Il ritardo è stato dovuto al “mercanteggiamento” tra industria e politica per fissare soglie che non escludessero modelli “eccellenti”, tanto che i valori fissati inizialmente con decreto Bianchi (Dl 117/07, la cui entrata in vigore su questo punto è stata rinviata più volte) sono stati ritoccati dalla riforma del Codice andata in porto la scorsa estate.
Sia come sia, ora ci siamo. E ne fanno le spese le famiglie: non poche saranno costrette ad acquistare un’auto apposta per il figlio (peraltro, l’apparato commerciale dei costruttori non pare aver colto l’importanza dell’occasione ed è in ritardo sulle informazioni ai clienti).

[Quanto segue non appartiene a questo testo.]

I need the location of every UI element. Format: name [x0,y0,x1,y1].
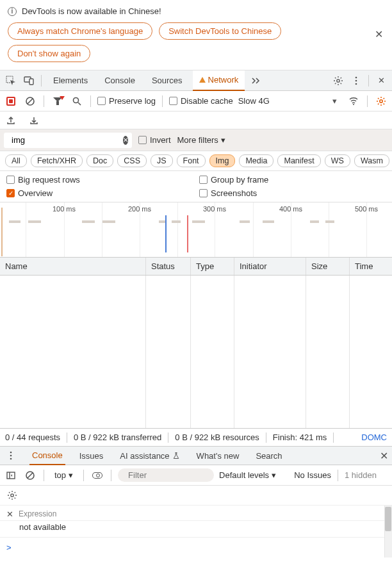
preserve-log-checkbox[interactable]: Preserve log [97,96,156,106]
language-banner: i DevTools is now available in Chinese! … [0,0,392,70]
pill-img[interactable]: Img [209,154,236,167]
pill-manifest[interactable]: Manifest [277,154,320,167]
record-button[interactable] [4,94,18,108]
tab-console[interactable]: Console [98,70,142,91]
settings-icon[interactable] [331,74,345,88]
warning-icon [199,77,206,83]
kebab-icon[interactable] [349,74,363,88]
pill-css[interactable]: CSS [117,154,147,167]
expression-label[interactable]: Expression [19,509,56,518]
chip-switch-chinese[interactable]: Switch DevTools to Chinese [159,22,281,40]
scrollbar-thumb[interactable] [385,507,391,531]
invert-checkbox[interactable]: Invert [138,135,171,145]
pill-wasm[interactable]: Wasm [354,154,389,167]
resource-type-filter: All Fetch/XHR Doc CSS JS Font Img Media … [0,151,392,171]
search-icon[interactable] [70,94,84,108]
context-select[interactable]: top ▾ [51,469,77,481]
status-bar: 0 / 44 requests 0 B / 922 kB transferred… [0,428,392,446]
close-icon[interactable]: ✕ [375,28,383,40]
request-table-header: Name Status Type Initiator Size Time [0,258,392,276]
export-har-icon[interactable] [4,113,18,128]
clear-filter-icon[interactable]: ✕ [123,136,128,145]
clear-icon[interactable] [23,94,37,108]
overview-checkbox[interactable]: Overview [6,188,193,198]
group-frame-checkbox[interactable]: Group by frame [199,175,386,185]
col-time[interactable]: Time [350,258,392,275]
col-initiator[interactable]: Initiator [234,258,306,275]
chip-dont-show[interactable]: Don't show again [8,45,90,62]
console-filter-wrap [118,468,214,482]
tab-network[interactable]: Network [193,70,245,91]
tab-sources[interactable]: Sources [145,70,189,91]
tab-elements[interactable]: Elements [47,70,94,91]
console-prompt[interactable]: > [0,538,392,557]
inspect-icon[interactable] [4,74,18,88]
close-devtools-icon[interactable]: ✕ [374,74,388,88]
network-settings-icon[interactable] [374,94,388,108]
drawer-tab-console[interactable]: Console [29,446,65,465]
log-levels-select[interactable]: Default levels ▾ [219,470,276,480]
main-tabbar: Elements Console Sources Network ✕ [0,70,392,91]
pill-all[interactable]: All [5,154,27,167]
status-transferred: 0 B / 922 kB transferred [74,433,161,442]
har-bar [0,111,392,129]
network-toolbar: Preserve log Disable cache Slow 4G ▾ [0,91,392,111]
throttling-select[interactable]: Slow 4G [238,96,270,106]
info-icon: i [8,7,17,16]
more-tabs-icon[interactable] [249,74,263,88]
banner-title: DevTools is now available in Chinese! [22,6,161,16]
pill-media[interactable]: Media [239,154,274,167]
load-marker [187,215,188,252]
status-resources: 0 B / 922 kB resources [175,433,259,442]
col-type[interactable]: Type [191,258,234,275]
pill-font[interactable]: Font [177,154,206,167]
svg-line-19 [28,473,33,478]
drawer-close-icon[interactable]: ✕ [380,450,388,462]
device-icon[interactable] [22,74,36,88]
hidden-count[interactable]: 1 hidden [345,470,377,480]
svg-point-6 [355,83,357,85]
filter-input[interactable] [12,135,119,145]
drawer-tab-whatsnew[interactable]: What's new [194,446,242,465]
big-rows-checkbox[interactable]: Big request rows [6,175,193,185]
remove-expression-icon[interactable]: ✕ [6,509,13,519]
drawer-kebab-icon[interactable] [4,449,18,463]
svg-rect-2 [29,79,33,85]
svg-point-4 [355,76,357,78]
col-name[interactable]: Name [0,258,146,275]
drawer-tab-ai[interactable]: AI assistance [117,446,182,465]
pill-js[interactable]: JS [151,154,173,167]
disable-cache-checkbox[interactable]: Disable cache [169,96,233,106]
no-issues-label[interactable]: No Issues [294,470,331,480]
svg-line-10 [78,103,81,105]
request-table-body [0,276,392,428]
chip-match-language[interactable]: Always match Chrome's language [8,22,152,40]
console-sidebar-icon[interactable] [4,468,18,482]
svg-point-5 [355,79,357,81]
col-status[interactable]: Status [146,258,191,275]
import-har-icon[interactable] [27,113,41,128]
network-conditions-icon[interactable] [347,94,361,108]
throttling-caret-icon[interactable]: ▾ [327,94,341,108]
more-filters-dropdown[interactable]: More filters ▾ [177,135,225,145]
col-size[interactable]: Size [306,258,350,275]
screenshots-checkbox[interactable]: Screenshots [199,188,386,198]
flask-icon [172,452,180,459]
filter-icon[interactable] [51,94,65,108]
console-settings-icon[interactable] [5,488,19,502]
pill-doc[interactable]: Doc [86,154,113,167]
status-domcontentloaded: DOMC [361,433,387,442]
pill-ws[interactable]: WS [325,154,350,167]
svg-point-13 [10,452,12,454]
console-toolbar: top ▾ Default levels ▾ No Issues 1 hidde… [0,465,392,486]
filter-bar: ✕ Invert More filters ▾ [0,129,392,151]
live-expression-icon[interactable] [90,468,104,482]
drawer-tab-issues[interactable]: Issues [77,446,106,465]
network-options: Big request rows Group by frame Overview… [0,171,392,202]
console-clear-icon[interactable] [23,468,37,482]
pill-fetch-xhr[interactable]: Fetch/XHR [31,154,83,167]
svg-point-15 [10,458,12,460]
drawer-tab-search[interactable]: Search [253,446,284,465]
timeline-overview[interactable]: 100 ms 200 ms 300 ms 400 ms 500 ms [0,202,392,258]
svg-point-20 [11,494,13,497]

E, se non potranno permettersi neanche un macinino usato, per rispettare la legge dovrebbero far andare il figlio a piedi per un anno: giusto il contrario del percorso “virtuoso” disegnato dalla legge, che avrebbe voluto che i giovani si facessero un’esperienza prima di guidare mezzi più potenti.
Casi-limite? Con questa crisi, non direi. E comunque questi problemi erano stati sul tappeto anche tra fine anni Ottanta e inizio anni Novanta: anche all’epoca c’erano limiti per neopatentati e proprio per questi motivi si decise di abolirli.